Im Rahmen der Umfrage wurden 10.800 Privathaushalte befragt. Dabei sehen 83 Prozent der Haushalte keine Einkommenseinbußen oder sogar eine Verbesserung ihrer Situation. Rund 17 Prozent haben laut der Umfrage mit Einkommensverlusten zu kämpfen.

„Gemessen an der Lebenswirklichkeit der Leute bestätigt sich daher, dass Deutschland bisher relativ gut durch die Krise gekommen ist“, sagte Hackethal.

Die Daten für das sogenannte Haushaltskrisenbarometer wurden zum siebten Mal erhoben. Beteiligt sind das Safe-Institut, Marktforscher von Nielsen sowie der Lehrstuhl für Finanzen und Ökonomie an der Universität Frankfurt.

„Die Haushalte, die tatsächlich nach wie vor mit weniger Einnahmen auskommen müssen, befinden sich schon seit Ende März in dieser Lage“, bilanzierte Roman Inderst aus der Universität Frankfurt. 

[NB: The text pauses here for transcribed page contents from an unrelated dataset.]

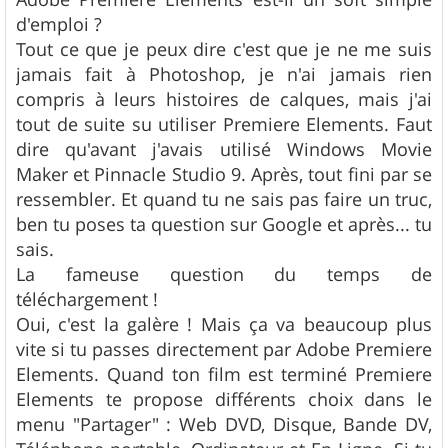
d'emploi ?
Tout ce que je peux dire c'est que je ne me suis
jamais fait à Photoshop, je n'ai jamais rien
compris à leurs histoires de calques, mais j'ai
tout de suite su utiliser Premiere Elements. Faut
dire qu'avant j'avais utilisé Windows Movie
Maker et Pinnacle Studio 9. Après, tout fini par se
ressembler. Et quand tu ne sais pas faire un truc,
ben tu poses ta question sur Google et après... tu
sais.
La fameuse question du temps de
téléchargement !
Oui, c'est la galère ! Mais ça va beaucoup plus
vite si tu passes directement par Adobe Premiere
Elements. Quand ton film est terminé Premiere
Elements te propose différents choix dans le
menu "Partager" : Web DVD, Disque, Bande DV,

Schlechter entwickelt haben sich im Vergleich den Angaben zufolge die Einkommen von Selbstständigen sowie denjenigen, die in besonders von der Pandemie betroffenen Branchen wie Handel, Verkehr oder Gastgewerbe angestellt sind. Sowohl unter den Selbstständigen als auch unter den Angestellten in den genannten Wirtschaftszweigen müssen demnach jeweils 30 Prozent der Haushalte Einkommenseinbußen hinnehmen. Mit einer Rückkehr zum Vorkrisenniveau rechnen diese Haushalte im nächsten halben Jahr nicht.